A saudade, aquele sentimento que de vez em quando mina os alicerces de qualquer português arreigado na estranja, às vezes bate com força. Saudades do cheiro da maré vazante, de ouvir a arrebentação à noite, do pôr do sol atrás das palmeiras da doca, de pisar a areia ardente de julho, de postas de corvina cozida. Saudades dessas coisas simples que nos fazem sentir menos longe e mais tranquilos, porque nem sempre é fácil viver todos os dias afastado da nossa terra, mesmo que a outra terra chamemos ‘casa’.
Estava na cozinha a preparar o pequeno-almoço e a juntar a papelada necessária para o trabalho quando me entra pela janela um som conhecido, como a buzina de um carro de amigos ou uma música que não ouvia há muitas luas. Levantei instintivamente a cabeça e virei uma orelha para a janela da cozinha, depois para a porta da varanda e fui seguindo aquele som, uma espécie de pio de ave que soava familiar mas que não encaixava muito naquela paisagem de prédios e ruas dum bairro a norte de Varsóvia. Estiquei o pescoço para fora da varanda e vi uma gaivota empoleirada num poste de iluminação pública. Ia entornando o café com leite, que cargas de cacetes faz uma gaivota em Varsóvia?
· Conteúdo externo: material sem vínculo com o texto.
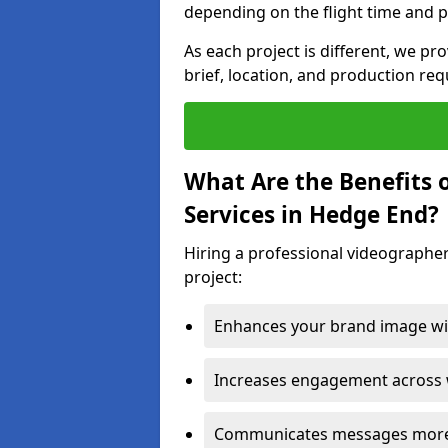
depending on the flight time and p
As each project is different, we pr
brief, location, and production re
What Are the Benefits 
Services in Hedge End?
Hiring a professional videographer
project:
Enhances your brand image wit
Increases engagement across w
Communicates messages more c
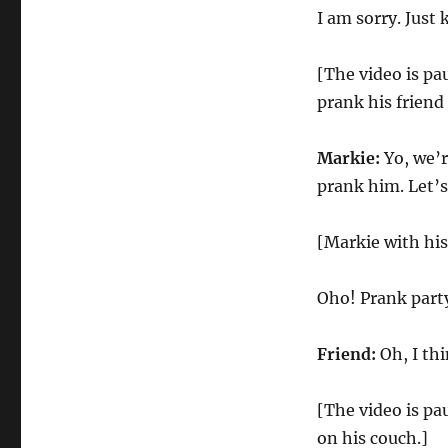
I am sorry. Just
[The video is pa
prank his friend 
Markie:
Yo, we’r
prank him. Let’s
[Markie with his
Oho! Prank part
Friend:
Oh, I thi
[The video is pa
on his couch.]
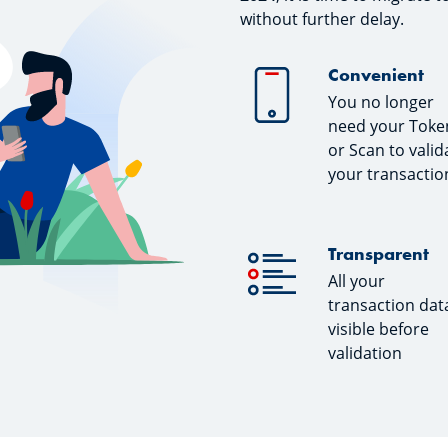
without further delay.
Convenient
You no longer
need your Toke
or Scan to valid
your transactio
Transparent
All your
transaction data
visible before
validation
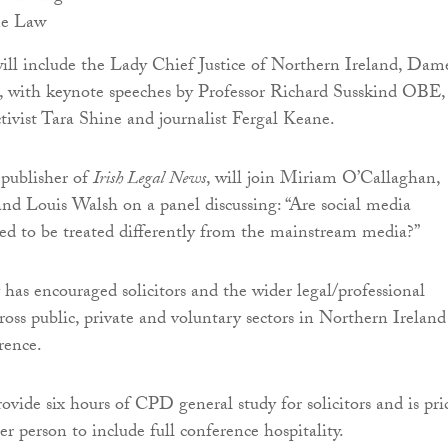
he Law
ill include the Lady Chief Justice of Northern Ireland, Dam
 with keynote speeches by Professor Richard Susskind OBE,
ctivist Tara Shine and journalist Fergal Keane.
publisher of
Irish Legal News
, will join Miriam O’Callaghan,
d Louis Walsh on a panel discussing: “Are social media
ed to be treated differently from the mainstream media?”
has encouraged solicitors and the wider legal/professional
cross public, private and voluntary sectors in Northern Ireland
rence.
ovide six hours of CPD general study for solicitors and is pri
r person to include full conference hospitality.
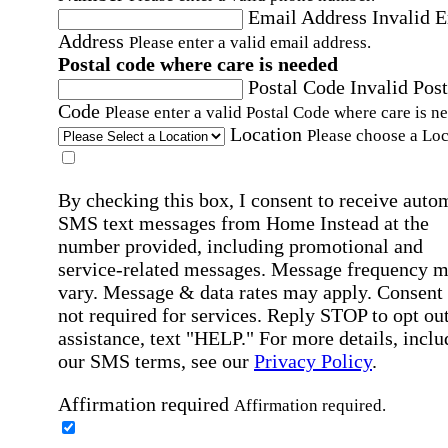
Email Address
Invalid 
Address
Please enter a valid email address.
Postal code where care is needed
Postal Code
Invalid Post
Code
Please enter a valid Postal Code where care is n
Location
Please choose a Loc
By checking this box, I consent to receive auto
SMS text messages from Home Instead at the
number provided, including promotional and
service-related messages. Message frequency 
vary. Message & data rates may apply. Consent 
not required for services. Reply STOP to opt out
assistance, text "HELP." For more details, inclu
our SMS terms, see our
Privacy Policy
.
Affirmation required
Affirmation required.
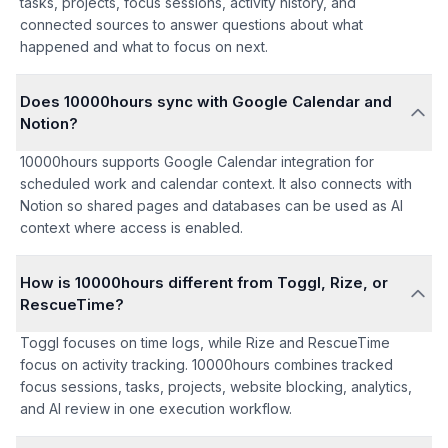
tasks, projects, focus sessions, activity history, and
connected sources to answer questions about what
happened and what to focus on next.
Does 10000hours sync with Google Calendar and
Notion?
10000hours supports Google Calendar integration for
scheduled work and calendar context. It also connects with
Notion so shared pages and databases can be used as AI
context where access is enabled.
How is 10000hours different from Toggl, Rize, or
RescueTime?
Toggl focuses on time logs, while Rize and RescueTime
focus on activity tracking. 10000hours combines tracked
focus sessions, tasks, projects, website blocking, analytics,
and AI review in one execution workflow.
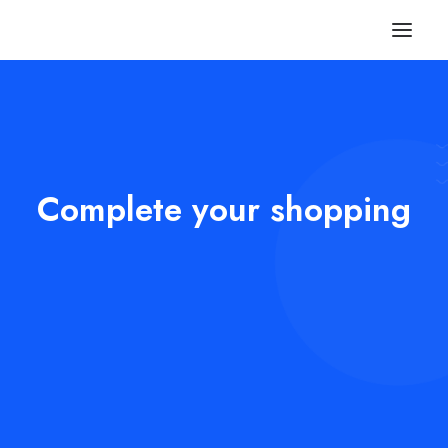
Complete your shopping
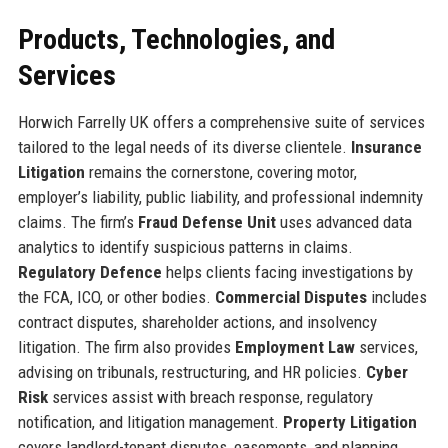
Products, Technologies, and
Services
Horwich Farrelly UK offers a comprehensive suite of services
tailored to the legal needs of its diverse clientele.
Insurance
Litigation
remains the cornerstone, covering motor,
employer’s liability, public liability, and professional indemnity
claims. The firm’s
Fraud Defense Unit
uses advanced data
analytics to identify suspicious patterns in claims.
Regulatory Defence
helps clients facing investigations by
the FCA, ICO, or other bodies.
Commercial Disputes
includes
contract disputes, shareholder actions, and insolvency
litigation. The firm also provides
Employment Law
services,
advising on tribunals, restructuring, and HR policies.
Cyber
Risk
services assist with breach response, regulatory
notification, and litigation management.
Property Litigation
covers landlord-tenant disputes, easements, and planning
Apesar dos trezentos e tal quilómetros que separam a capital polaca do mar, existe uma espécie de gaivotas de rio que por vezes são avistadas nas margens pantanosas do Vístula e do Narew. Sendo o distrito de Białołeka na margem nascente do Vístula e o bairro de Tarchomin, onde se localiza o domicílio deste vosso amigo, precisamente voltado para o rio, não é de estranhar que apareçam gaivotas em terra sem que tal seja necessariamente sinal de tempestade no mar – ou no rio. Pelo vistos até não é situação inédita, as gaivotas aventurarem-se pela cidade à procura de comida, mas eu ainda não tinha notado o fenómeno.
Fiquei muito satisfeito por ter uma gaivota a piar perto da janela, aprendi que há outros pássaros em Varsóvia sem serem os medonhos corvos e as repulsivas gralhas, deu-me a impressão de estar de novo na terra onde nasci e logrou mitigar um bocadinho a saudade. Ultimamente tenho andado algo nostálgico e quando isso acontece… mala sorte. Ainda bem que a gaivota apareceu, carregou-me a bateria e já fui para o trabalho mais bem-dispostozinho.